笠井信輔アナ「がん治療のセカンドオピニオン、医者に言うのが怖かった」笠井アナは自身のブログ「笠井TIMES 人生プラマイゼロがちょうどいい」でも闘病の様子を飾らず、率直に、語ってきた。写真は抗がん剤治療中の2020年4月の様子。

――私の場合は、セカンドオピニオンと言ったら少し凍りつかれました。割と保守的な病院だったし、主治医が病院長だったからかもしれませんが。でも、笠井さんの話を聞いていると、セカンドオピニオンは、日本の医療界では常識になっていて、患者は気になったら受けた方がいいですね。私の場合も、やはりセカンドオピニオンを否定されるようなことはありませんでした。ただ、「もう戻ってこないな」という雰囲気で紹介状をもらいましたけど。でも、もしセカンドオピニオンに行った病院の先生が期待外れだったら、元の病院に戻りたいと思いますよね。そうしたら、病院側はやっぱり嬉しいとおもうんですよね。自分たちの方がいい、と証明されたようなものですから。

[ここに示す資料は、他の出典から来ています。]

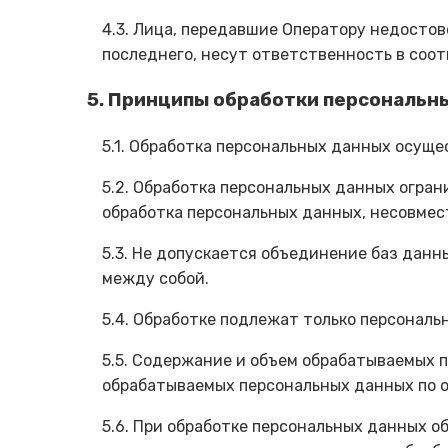
4.3. Лица, передавшие Оператору недостов
последнего, несут ответственность в соо
5. Принципы обработки персональн
5.1. Обработка персональных данных осуще
5.2. Обработка персональных данных огра
обработка персональных данных, несовмес
5.3. Не допускается объединение баз дан
между собой.
5.4. Обработке подлежат только персональ
5.5. Содержание и объем обрабатываемых 
обрабатываемых персональных данных по о
5.6. При обработке персональных данных о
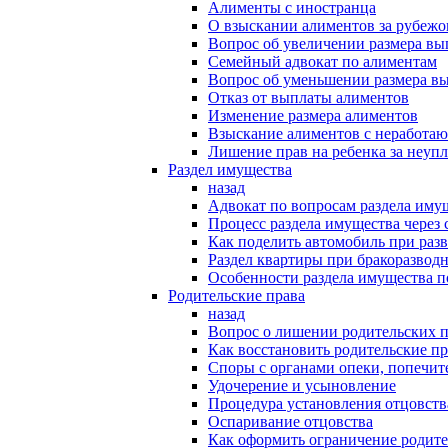
Алименты с иностранца
О взыскании алиментов за рубеж
Вопрос об увеличении размера в
Семейный адвокат по алиментам
Вопрос об уменьшении размера в
Отказ от выплаты алиментов
Изменение размера алиментов
Взыскание алиментов с неработаю
Лишение прав на ребенка за неуп
Раздел имущества
назад
Адвокат по вопросам раздела иму
Процесс раздела имущества через 
Как поделить автомобиль при раз
Раздел квартиры при бракоразвод
Особенности раздела имущества п
Родительские права
назад
Вопрос о лишении родительских п
Как восстановить родительские пр
Споры с органами опеки, попечит
Удочерение и усыновление
Процедура установления отцовств
Оспаривание отцовства
Как оформить ограничение родите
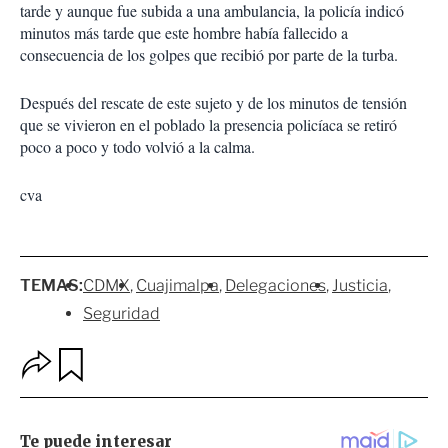
tarde y aunque fue subida a una ambulancia, la policía indicó
minutos más tarde que este hombre había fallecido a
consecuencia de los golpes que recibió por parte de la turba.
Después del rescate de este sujeto y de los minutos de tensión
que se vivieron en el poblado la presencia policíaca se retiró
poco a poco y todo volvió a la calma.
cva
TEMAS:
CDMX
Cuajimalpa
Delegaciones
Justicia
Seguridad
O
G
p
u
c
a
i
r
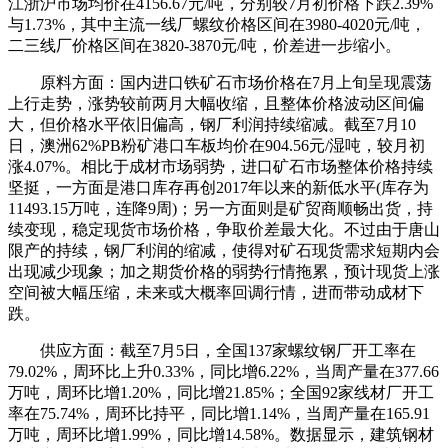
江浙沪市场均价在4156.67元/吨，分别较7月初价格下跌2.39%
与1.73%，其中主流一线厂螺纹价格区间在3980-4020元/吨，
二三线厂价格区间在3820-3870元/吨，价差进一步缩小。
原料方面：国内进口铁矿石市场价格在7月上旬呈现震荡
上行走势，涨势较前两月大幅收缩，且整体价格波动区间偏
大，但价格水平依旧偏高，钢厂利润持续缩减。截至7月10
日，澳洲62%PB粉矿港口车板均价在904.56元/湿吨，较月初
涨4.07%。相比于成材市场弱势，进口矿石市场整体价格持续
坚挺，一方面是港口库存再创2017年以来的新低水平(库存为
11493.15万吨，连降9周)；另一方面则是矿贸商顺畅出货，持
续变现，稳定现货市场价格，争取价差最大化。不过由于唐山
限产的持续，钢厂利润的缩减，使得对矿石现货需求短期内会
出现减少现象；加之期货价格的弱势行情拖累，预计现货上涨
空间被大幅压缩，未来或大概率回调行情，进而带动成材下
跌。
供应方面：截至7月5日，全国137家螺纹钢厂开工率在
79.02%，周环比上升0.33%，同比增6.22%，当周产量在377.66
万吨，周环比增1.20%，同比增21.85%；全国92家线材厂开工
率在75.74%，周环比持平，同比增1.14%，当周产量在165.91
万吨，周环比增1.99%，同比增14.58%。数据显示，建筑钢材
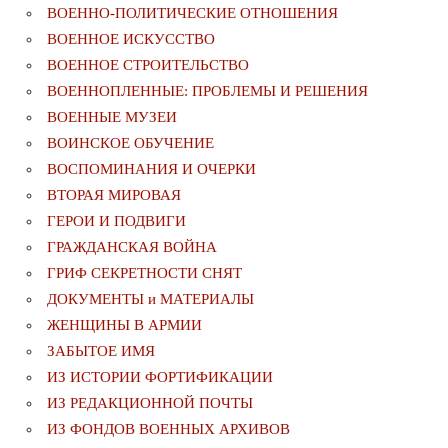
ВОЕННО-ПОЛИТИЧЕСКИE ОТНОШЕНИЯ
ВОЕННОЕ ИСКУССТВО
ВОЕННОЕ СТРОИТЕЛЬСТВО
ВОЕННОПЛЕННЫЕ: ПРОБЛЕМЫ И РЕШЕНИЯ
ВОЕННЫЕ МУЗЕИ
ВОИНСКОЕ ОБУЧЕНИЕ
ВОСПОМИНАНИЯ И ОЧЕРКИ
ВТОРАЯ МИРОВАЯ
ГЕРОИ И ПОДВИГИ
ГРАЖДАНСКАЯ ВОЙНА
ГРИФ СЕКРЕТНОСТИ СНЯТ
ДОКУМЕНТЫ и МАТЕРИАЛЫ
ЖЕНЩИНЫ В АРМИИ
ЗАБЫТОЕ ИМЯ
ИЗ ИСТОРИИ ФОРТИФИКАЦИИ
ИЗ РЕДАКЦИОННОЙ ПОЧТЫ
ИЗ ФОНДОВ ВОЕННЫХ АРХИВОВ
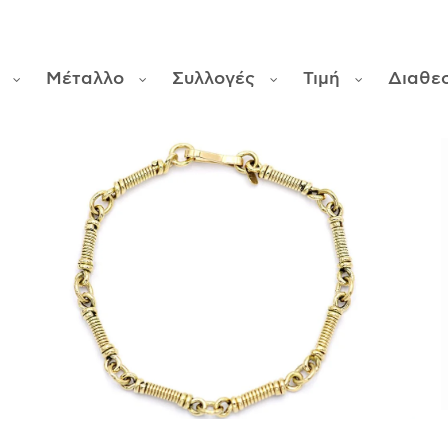
Μέταλλο
Συλλογές
Τιμή
Διαθε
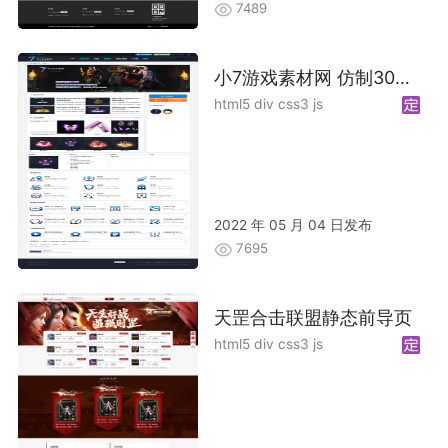
7489
小7游戏素材网 仿制30GM 加优化
html5 div css3 js
2022 年 05 月 04 日发布
7695
天罡合击联盟静态前导页
html5 div css3 js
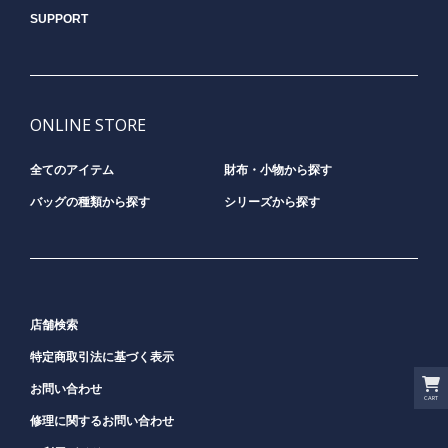
SUPPORT
ONLINE STORE
全てのアイテム
財布・小物から探す
バッグの種類から探す
シリーズから探す
店舗検索
特定商取引法に基づく表示
お問い合わせ
CART
修理に関するお問い合わせ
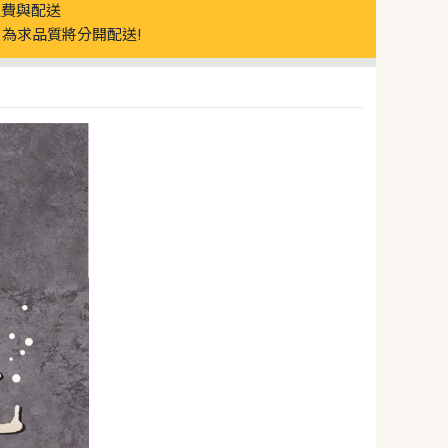
運費與配送
為求品質將分開配送!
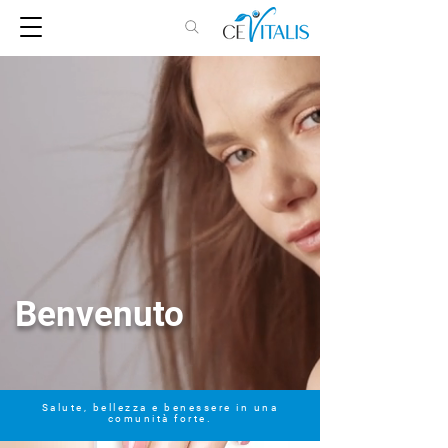
Benvenuto
Salute, bellezza e benessere in una
comunità forte.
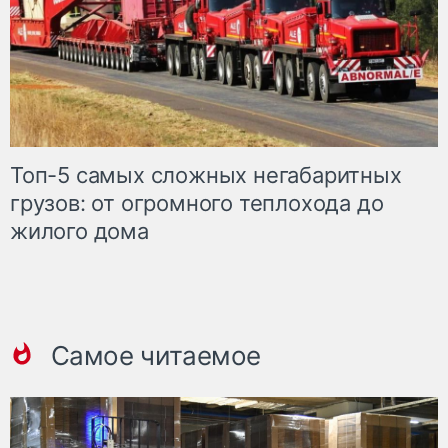
Топ-5 самых сложных негабаритных
грузов: от огромного теплохода до
жилого дома
Самое читаемое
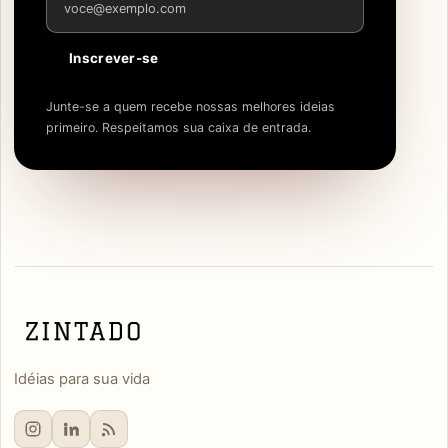
Inscrever-se
Junte-se a quem recebe nossas melhores ideias
primeiro. Respeitamos sua caixa de entrada.
Idéias para sua vida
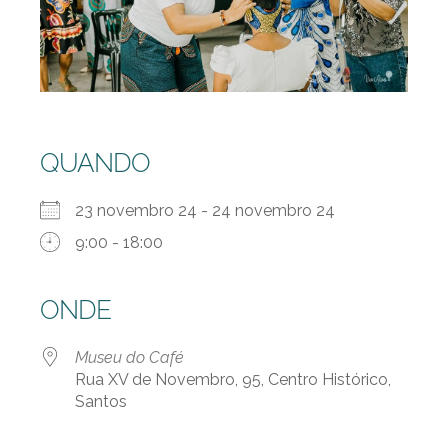
QUANDO
23 novembro 24 - 24 novembro 24
9:00 - 18:00
ONDE
Museu do Café
Rua XV de Novembro, 95, Centro Histórico,
Santos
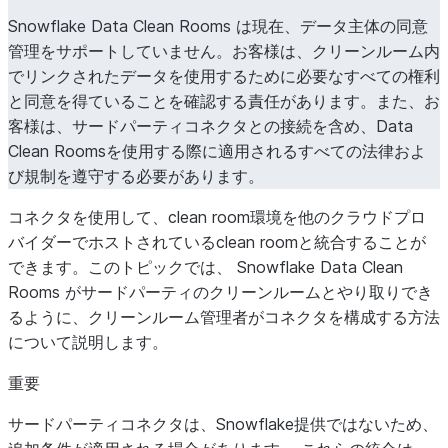
Snowflake Data Clean Rooms は現在、データ主体の同意
管理をサポートしていません。お客様は、クリーンルーム内
でリンクされたデータを使用するために必要なすべての権利
と同意を得ていることを確認する責任があります。また、お
客様は、サードパーティコネクタとの接続を含め、Data
Clean Roomsを使用する際に適用されるすべての法律およ
び規制を遵守する必要があります。
コネクタを使用して、clean room環境を他のクラウドプロ
バイダーでホストされているclean roomと統合することが
できます。このトピックでは、 Snowflake Data Clean
Rooms がサードパーティのクリーンルームとやり取りでき
るように、クリーンルーム管理者がコネクタを構成する方法
について説明します。
重要
サードパーティコネクタは、Snowflake提供ではないため、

笠井 きっとその先生も素晴らしい方だろうから、金田さんが戻ってきたら、「ようし!」という感じで、受け入れてくれるんじゃないでしょうか。

――そう思いました。きっと、テンションが上がるだろうな、と。

笠井 私の場合、妻がセカンドオピニオンを取ってくださいと言っていたので、行きました。私自身、30年以上報道の世界にいるんで、医療のことに詳しい人を知っていました。すぐに関係者に連絡をして、血液のがんに詳しい先生を紹介してもらい、その先生に見てもらうんじゃなくて、「どういった病院がいいんでしょうか」と聞いたんです。すると「血液がんは珍しいので、どの病院でも治療例が多いわけじゃない」と言われました。

 東京で血液がんの治療例が多い大病院を紹介されたんです。大学病院が1つと、有名な病院が2つ。このどこかで受けた方が効果的な結果が得られると思いますって言われて。その中から自分で選んだんです。